What is being asked:
Each line that includes "Heap" must be copied from the records.

Dataset extract:
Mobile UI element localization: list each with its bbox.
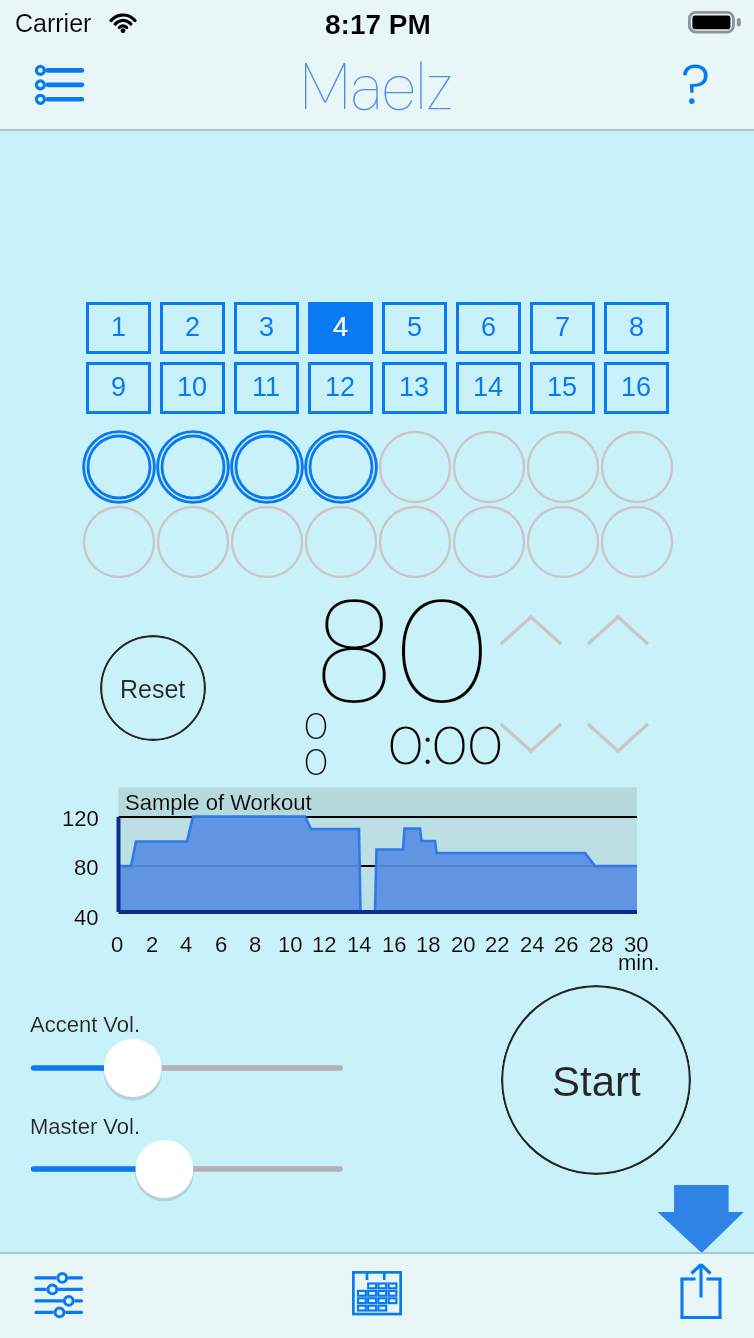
staticText: 14 bbox=[473, 372, 504, 402]
staticText: 2 bbox=[146, 932, 159, 957]
staticText: 10 bbox=[278, 932, 303, 957]
staticText: 8 bbox=[629, 312, 645, 342]
staticText: Sample of Workout bbox=[125, 790, 312, 815]
other: Export bbox=[655, 1185, 749, 1253]
button[interactable] bbox=[599, 504, 675, 580]
staticText: 120 bbox=[62, 806, 99, 828]
staticText: 9 bbox=[111, 372, 127, 402]
staticText: Reset bbox=[120, 675, 186, 703]
staticText: Maelz bbox=[300, 45, 454, 127]
button[interactable] bbox=[377, 504, 453, 580]
staticText: 6 bbox=[215, 932, 228, 957]
staticText: 16 bbox=[382, 932, 407, 957]
staticText: 5 bbox=[407, 312, 423, 342]
button[interactable]: 15 bbox=[530, 362, 595, 414]
staticText: 14 bbox=[347, 932, 372, 957]
button[interactable]: List bbox=[12, 50, 94, 116]
staticText: 12 bbox=[312, 932, 337, 957]
staticText: 8 bbox=[249, 932, 262, 957]
button[interactable] bbox=[81, 429, 157, 505]
button[interactable] bbox=[599, 429, 675, 505]
staticText: 6 bbox=[481, 312, 497, 342]
staticText: min. bbox=[618, 950, 660, 975]
button[interactable] bbox=[377, 429, 453, 505]
button[interactable]: 7 bbox=[530, 302, 595, 354]
button[interactable]: Volume slider bbox=[4, 1141, 370, 1197]
staticText: 26 bbox=[554, 932, 579, 957]
button[interactable]: 13 bbox=[382, 362, 447, 414]
staticText: 30 bbox=[624, 932, 649, 957]
button[interactable] bbox=[155, 429, 231, 505]
button[interactable] bbox=[303, 504, 379, 580]
button[interactable] bbox=[451, 429, 527, 505]
button[interactable]: 6 bbox=[456, 302, 521, 354]
staticText: 80 bbox=[74, 855, 99, 877]
button[interactable] bbox=[525, 504, 601, 580]
staticText: 13 bbox=[399, 372, 430, 402]
button[interactable]: Calendar bbox=[324, 1256, 430, 1336]
button[interactable]: Reset bbox=[100, 635, 206, 741]
staticText: 28 bbox=[589, 932, 614, 957]
staticText: 24 bbox=[520, 932, 545, 957]
button[interactable]: Help bbox=[662, 50, 730, 118]
staticText: 10 bbox=[177, 372, 208, 402]
button[interactable]: Settings bbox=[6, 1256, 112, 1336]
button[interactable]: 11 bbox=[234, 362, 299, 414]
staticText: Master Vol. bbox=[30, 1114, 141, 1139]
button[interactable] bbox=[303, 429, 379, 505]
button[interactable]: 5 bbox=[382, 302, 447, 354]
button[interactable] bbox=[229, 504, 305, 580]
button[interactable]: Decrease tempo bbox=[496, 714, 566, 762]
staticText: 80 bbox=[313, 558, 489, 718]
staticText: 40 bbox=[74, 905, 99, 927]
button[interactable]: 10 bbox=[160, 362, 225, 414]
staticText: Accent Vol. bbox=[30, 1012, 141, 1037]
staticText: 4 bbox=[333, 312, 349, 342]
staticText: 16 bbox=[621, 372, 652, 402]
staticText: 12 bbox=[325, 372, 356, 402]
staticText: Carrier bbox=[15, 9, 92, 37]
staticText: 20 bbox=[451, 932, 476, 957]
staticText: 2 bbox=[185, 312, 201, 342]
button[interactable]: 14 bbox=[456, 362, 521, 414]
button[interactable] bbox=[81, 504, 157, 580]
button[interactable]: 2 bbox=[160, 302, 225, 354]
staticText: 0:00 bbox=[388, 711, 503, 780]
staticText: 1 bbox=[111, 312, 127, 342]
button[interactable]: 8 bbox=[604, 302, 669, 354]
staticText: 7 bbox=[555, 312, 571, 342]
button[interactable] bbox=[525, 429, 601, 505]
button[interactable] bbox=[155, 504, 231, 580]
staticText: 22 bbox=[485, 932, 510, 957]
button[interactable]: 1 bbox=[86, 302, 151, 354]
staticText: 15 bbox=[547, 372, 578, 402]
staticText: 3 bbox=[259, 312, 275, 342]
staticText: 4 bbox=[180, 932, 193, 957]
button[interactable]: 16 bbox=[604, 362, 669, 414]
button[interactable]: Increase tempo bbox=[496, 606, 566, 654]
button[interactable]: 4 bbox=[308, 302, 373, 354]
staticText: 8:17 PM bbox=[325, 9, 431, 40]
staticText: 18 bbox=[416, 932, 441, 957]
button[interactable]: Volume slider bbox=[4, 1040, 370, 1096]
button[interactable]: 12 bbox=[308, 362, 373, 414]
button[interactable]: Decrease beats bbox=[583, 714, 653, 762]
button[interactable]: Share bbox=[648, 1256, 754, 1336]
staticText: Start bbox=[552, 1058, 641, 1105]
button[interactable] bbox=[451, 504, 527, 580]
button[interactable]: 3 bbox=[234, 302, 299, 354]
button[interactable] bbox=[229, 429, 305, 505]
staticText: 0 bbox=[111, 932, 124, 957]
staticText: 0 0 bbox=[304, 703, 328, 786]
button[interactable]: Increase beats bbox=[583, 606, 653, 654]
button[interactable]: Start bbox=[501, 985, 691, 1175]
staticText: 11 bbox=[252, 372, 281, 402]
button[interactable]: 9 bbox=[86, 362, 151, 414]
staticText: ? bbox=[681, 48, 711, 116]
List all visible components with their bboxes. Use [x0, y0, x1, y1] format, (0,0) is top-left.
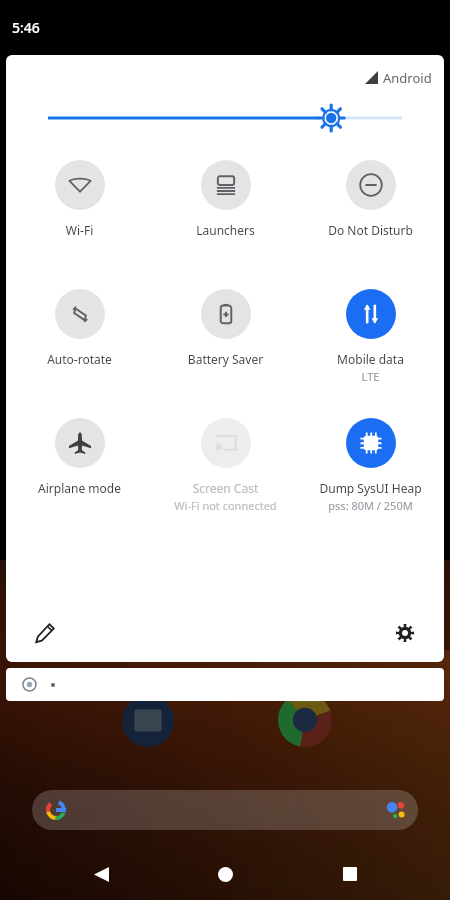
button[interactable]: Screen Cast — [154, 416, 297, 515]
button[interactable]: Settings — [388, 616, 422, 650]
staticText: Wi-Fi — [8, 222, 151, 238]
staticText: Airplane mode — [8, 480, 151, 496]
staticText: Battery Saver — [154, 351, 297, 367]
button[interactable]: Battery Saver — [154, 287, 297, 369]
staticText: 5:46 — [12, 18, 40, 37]
staticText: Auto-rotate — [8, 351, 151, 367]
staticText: Mobile data — [299, 351, 442, 367]
button[interactable]: Auto-rotate — [8, 287, 151, 369]
button[interactable]: Dump SysUI Heap — [299, 416, 442, 515]
button[interactable]: Edit tiles — [28, 616, 62, 650]
staticText: Screen Cast — [154, 480, 297, 496]
staticText: Wi-Fi not connected — [154, 498, 297, 513]
button[interactable]: Brightness — [48, 100, 402, 136]
button[interactable]: Mobile data — [299, 287, 442, 386]
staticText: Android — [383, 69, 432, 87]
button[interactable]: Back — [77, 850, 125, 898]
button[interactable] — [32, 790, 418, 830]
staticText: Do Not Disturb — [299, 222, 442, 238]
button[interactable]: Do Not Disturb — [299, 158, 442, 240]
staticText: pss: 80M / 250M — [299, 498, 442, 513]
button[interactable]: Home — [201, 850, 249, 898]
staticText: Dump SysUI Heap — [299, 480, 442, 496]
button[interactable] — [6, 668, 444, 701]
button[interactable]: Wi-Fi — [8, 158, 151, 240]
button[interactable]: Recent apps — [326, 850, 374, 898]
button[interactable]: Airplane mode — [8, 416, 151, 498]
staticText: LTE — [299, 369, 442, 384]
staticText: Launchers — [154, 222, 297, 238]
button[interactable]: Launchers — [154, 158, 297, 240]
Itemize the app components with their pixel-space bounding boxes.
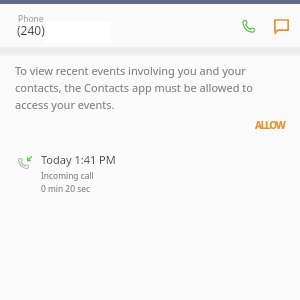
staticText: Incoming call (41, 170, 94, 181)
staticText: 0 min 20 sec (41, 183, 90, 194)
button[interactable]: ALLOW (247, 113, 293, 137)
button[interactable]: Call (233, 11, 263, 41)
staticText: Today 1:41 PM (41, 152, 116, 167)
staticText: ALLOW (255, 118, 285, 132)
staticText: Phone (18, 13, 44, 25)
button[interactable]: Message (266, 11, 296, 41)
button[interactable]: Today 1:41 PM (0, 140, 300, 196)
staticText: (240) (17, 22, 45, 38)
staticText: To view recent events involving you and … (15, 63, 255, 112)
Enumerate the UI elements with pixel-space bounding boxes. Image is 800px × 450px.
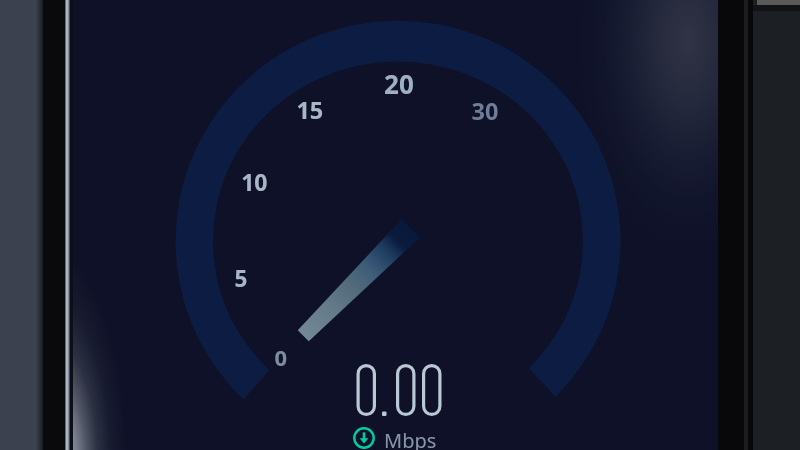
button[interactable]: Speed test gauge [0,0,800,450]
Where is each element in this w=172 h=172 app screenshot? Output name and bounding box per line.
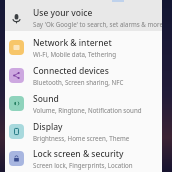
other: Use your voice — [11, 13, 22, 24]
staticText: Network & internet — [33, 37, 112, 49]
staticText: Volume, Ringtone, Notification sound — [33, 106, 142, 114]
staticText: Lock screen & security — [33, 148, 124, 160]
staticText: Bluetooth, Screen sharing, NFC — [33, 78, 124, 86]
staticText: Brightness, Home screen, Theme — [33, 134, 130, 142]
staticText: Use your voice — [33, 7, 93, 19]
staticText: Wi-Fi, Mobile data, Tethering — [33, 50, 116, 58]
button[interactable]: Connected devices — [0, 61, 172, 89]
button[interactable]: Network & internet — [0, 33, 172, 61]
staticText: Connected devices — [33, 65, 109, 77]
staticText: Sound — [33, 93, 59, 105]
button[interactable]: Use your voice — [0, 0, 172, 31]
staticText: Say 'Ok Google' to search, set alarms & … — [33, 20, 163, 28]
button[interactable]: Display — [0, 117, 172, 145]
staticText: Display — [33, 121, 63, 133]
button[interactable]: Sound — [0, 89, 172, 117]
staticText: Screen lock, Fingerprints, Location — [33, 161, 133, 169]
button[interactable]: Lock screen & security — [0, 145, 172, 172]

Answer to this exercise:
button[interactable]: Dump SysUI Heap — [299, 416, 442, 515]
staticText: Dump SysUI Heap — [299, 480, 442, 496]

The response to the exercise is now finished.